Für mich ist das wichtigste Element ein persönliches Blog, meine Stimme im Web. Möglichst selbstgehostet. Dort habe ich die Kontrolle, was ich von mir selbst im Web preisgeben will oder auch nicht. Das Blog ist mein Eigenheim im Web. Das Soziale im Blog lässt sich ganz einfach mit den traditionellen Mitteln wie Kommentare, Links und Backlinks bewerkstelligen. Natürlich habe ich auch hier gewisse Regeln zu beachten und Bedrohungen wie von den grossen Datenabsaugern und Bots abzuwehren.
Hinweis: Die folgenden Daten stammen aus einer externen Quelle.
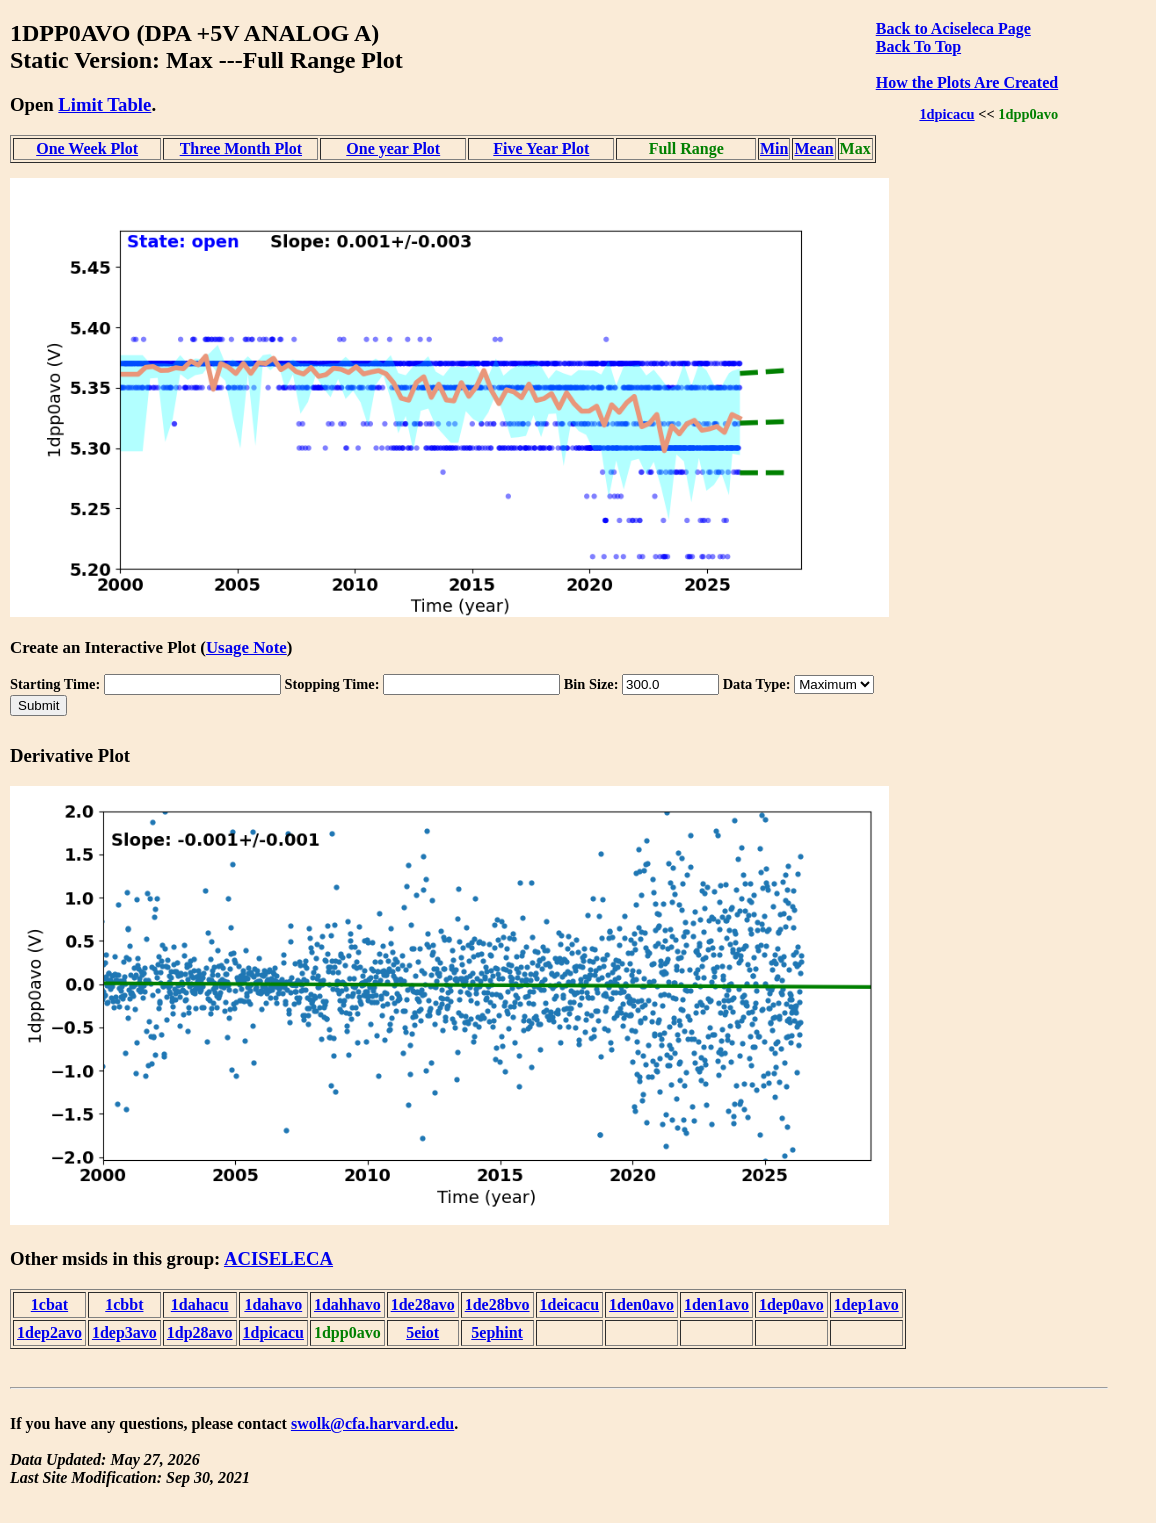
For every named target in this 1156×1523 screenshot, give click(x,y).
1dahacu (200, 1304)
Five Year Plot (541, 148)
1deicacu (570, 1304)
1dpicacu (946, 114)
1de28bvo (497, 1304)
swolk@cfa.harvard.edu (372, 1423)
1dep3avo (124, 1332)
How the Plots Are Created (967, 82)
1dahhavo (347, 1304)
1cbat (49, 1304)
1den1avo (716, 1304)
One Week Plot (87, 148)
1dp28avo (200, 1332)
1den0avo (641, 1304)
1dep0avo (791, 1304)
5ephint (497, 1332)
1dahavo (273, 1304)
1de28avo (423, 1304)
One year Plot (393, 148)
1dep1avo (866, 1304)
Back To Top (918, 46)
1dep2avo (49, 1332)
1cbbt (124, 1304)
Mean (813, 148)
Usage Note (246, 647)
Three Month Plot (241, 148)
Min (774, 148)
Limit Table (104, 104)
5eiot (422, 1332)
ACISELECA (278, 1258)
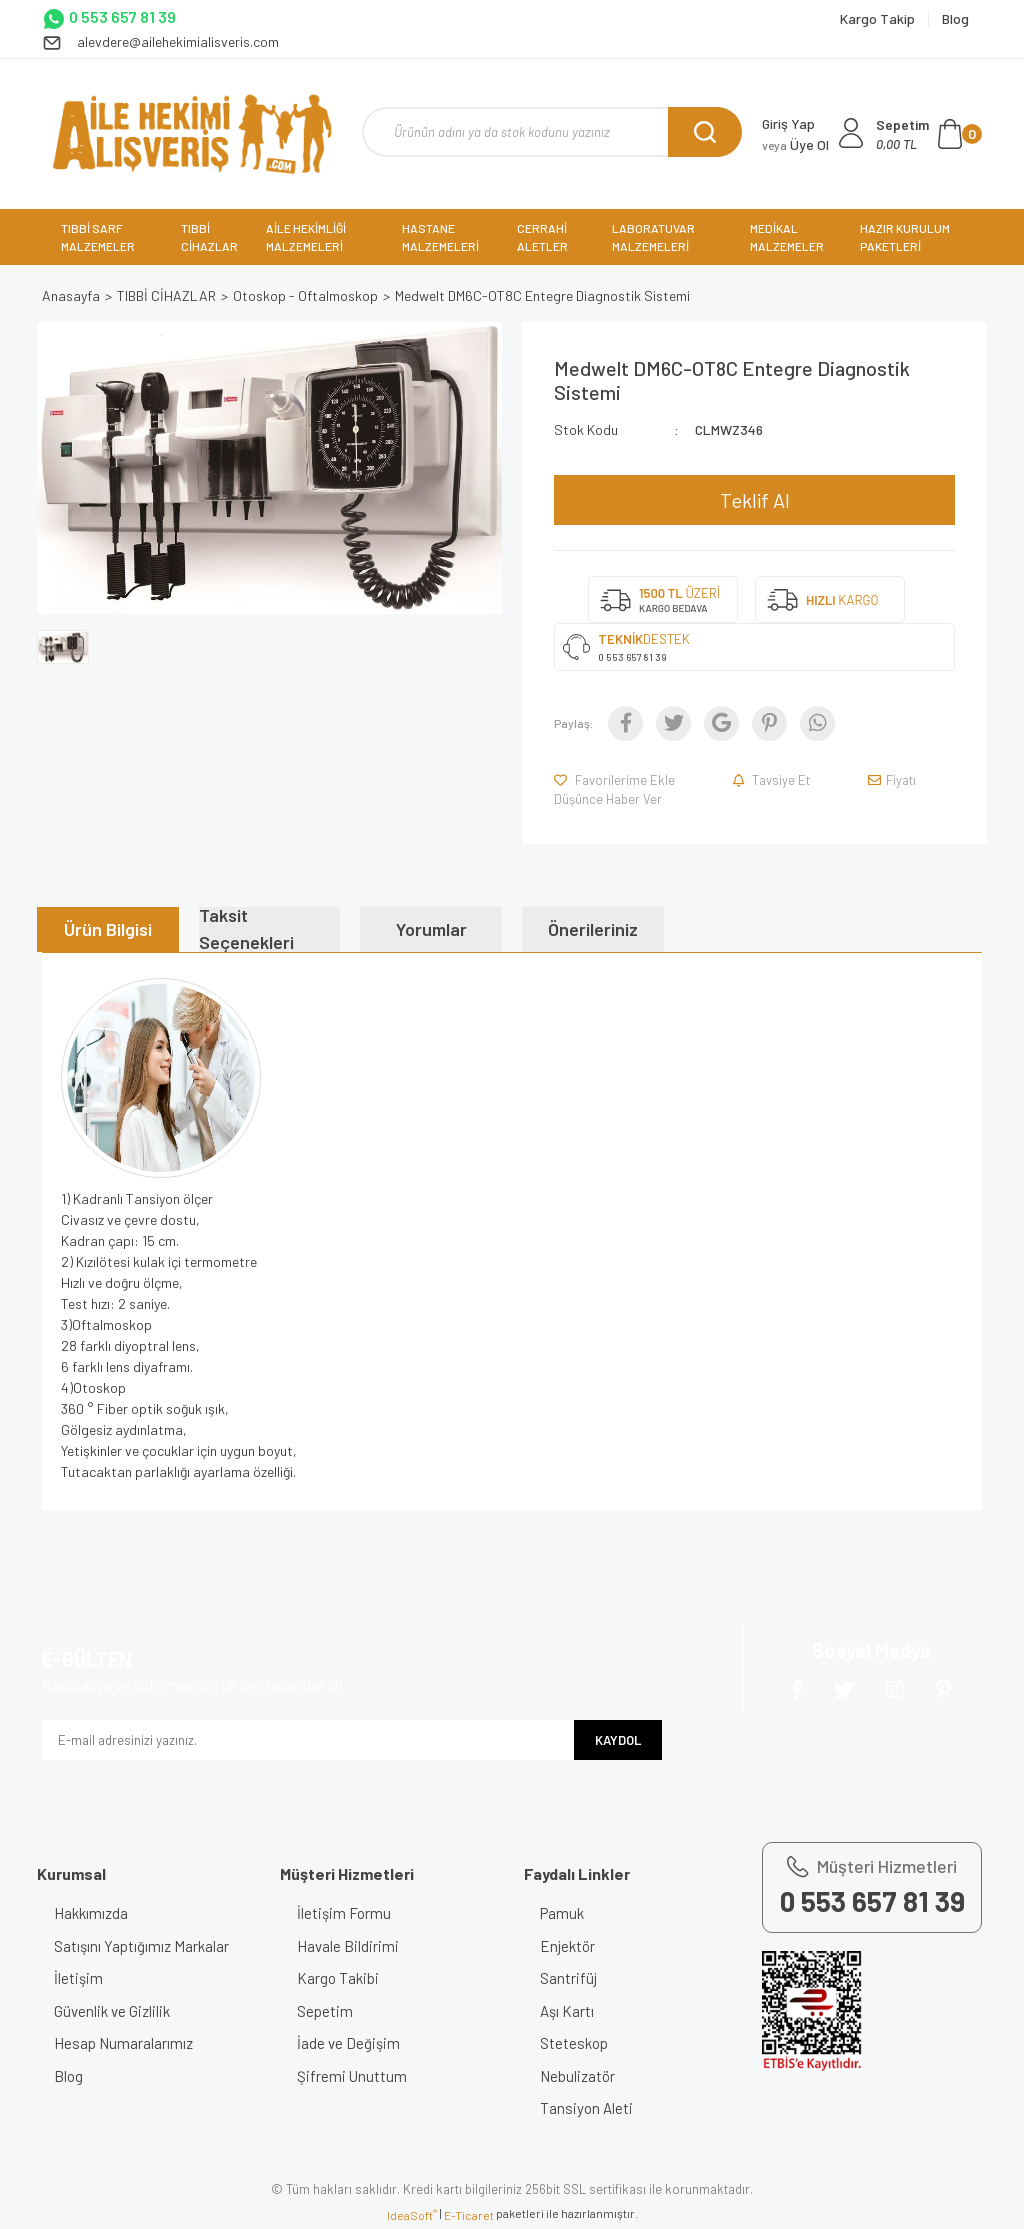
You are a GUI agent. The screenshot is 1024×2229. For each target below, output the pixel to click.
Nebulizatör (581, 2076)
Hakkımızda (94, 1913)
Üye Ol (795, 144)
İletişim (81, 1978)
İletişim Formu (347, 1913)
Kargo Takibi (341, 1978)
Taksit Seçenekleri (246, 929)
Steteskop (578, 2043)
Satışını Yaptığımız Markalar (144, 1946)
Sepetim (328, 2011)
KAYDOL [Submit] (618, 1740)
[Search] (552, 132)
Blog (71, 2076)
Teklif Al (755, 500)
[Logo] (191, 134)
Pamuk (566, 1913)
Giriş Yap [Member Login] (788, 123)
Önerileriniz (593, 929)
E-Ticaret (469, 2215)
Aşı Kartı (571, 2011)
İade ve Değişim (351, 2043)
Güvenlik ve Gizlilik (115, 2011)
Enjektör (571, 1946)
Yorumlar (431, 929)
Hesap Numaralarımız (126, 2043)
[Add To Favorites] (616, 780)
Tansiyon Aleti (590, 2108)
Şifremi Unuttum (355, 2076)
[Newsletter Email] (308, 1740)
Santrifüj (572, 1978)
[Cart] (929, 134)
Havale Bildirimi (351, 1946)
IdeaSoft (412, 2215)
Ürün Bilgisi (108, 929)
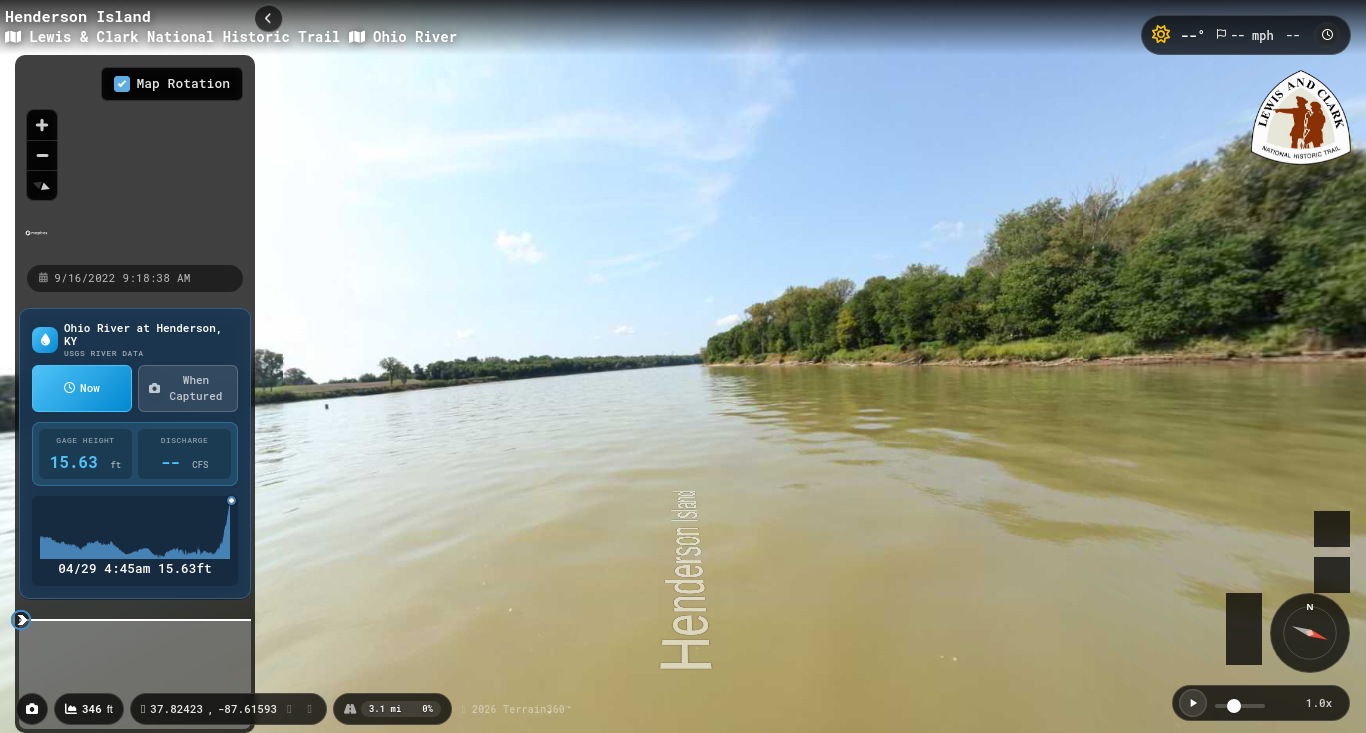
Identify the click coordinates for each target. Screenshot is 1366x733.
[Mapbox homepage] (36, 241)
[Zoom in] (42, 125)
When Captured (185, 388)
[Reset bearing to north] (42, 185)
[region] (135, 159)
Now (82, 387)
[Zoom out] (42, 155)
Jeder Eigenheimbesitzer muss sich eben auch gegen Einbrecher und Betrüger wappnen. Mit mehr oder weniger Erfolg. Immer noch besser als Ausweis und Schlüssel irgendwelchen Hütchenspielern in die Hand zu drücken.

Für die Echtzeitkommunikation finde ich Twitter immer noch angenehm. Es ist einfach und robust. Sie wollen nicht mehr als meine Mailadresse. Alles Weitere liegt in meiner eigenen Verantwortung. Bisher habe ich auch nicht den Eindruck, dass sie aus der Tatsache, wem ich folge und von wem ich dort verfolgt werde, nenneswertes Kapital schlagen wollen. Twitter ist ein loser Haufen, sehr liquide in der Vernetzung und ziemlich informell. Manche finden es anarchistisch. Für mich ist das in Ordnung.

Ich finde es auch praktisch, einen Visitenkartenordner im Netz zu haben. Ich habe mich schon vor sechs Jahren für Xing als Business Netzwerk entschieden. Dabei bleibt es und ich habe keinen weiteren Bedarf. Ja, es ist unsexy und nicht besonders aufregend und unterhaltsam. Aber dafür lässt es mich weitgehend auch in Ruhe und treibt, soweit ich es sehen kann, keinen Schindluder mit meinen Daten.

Hier und da gibt es sicher noch die eine oder andere Plattform für nützliche spezielle Webdienste wie Musik, Fotos, Videos, Präsentationen und ähnliches, über die ich ja im Einzelfall immer noch entscheiden kann und ihre Dienste separat oder auch eingebettet in meinem Blog nutzen kann.

Was braucht der Webmensch mehr? Mir reicht’s. Ach ja, Suchmaschinen: Unentbehrlich. Also, das viel verschrieene Google. Was soll ich sagen? Es funktioniert zuverlässig, was die Suchergebnisse anbelangt und es gibt in diesem Punkt leider keine wirklich vernünftige Alternative bisher. Man muss ihnen aber auf die Finger schauen und öfter mal darauf hauen, wenn sie wieder übermütig werden.

Nächste Frage: Wie komme ich aus dem anderen Schrott wieder raus?

Die Hauptsache ist das echte Leben. Die virtuellen dienstbaren Heinzelmännchen im Web sollen es nur unterstützen und es hier und da angenehmer und einfacher machen. Mehr nicht. Die Alternative wäre, sich komplett aus dem Web zurückzuziehen.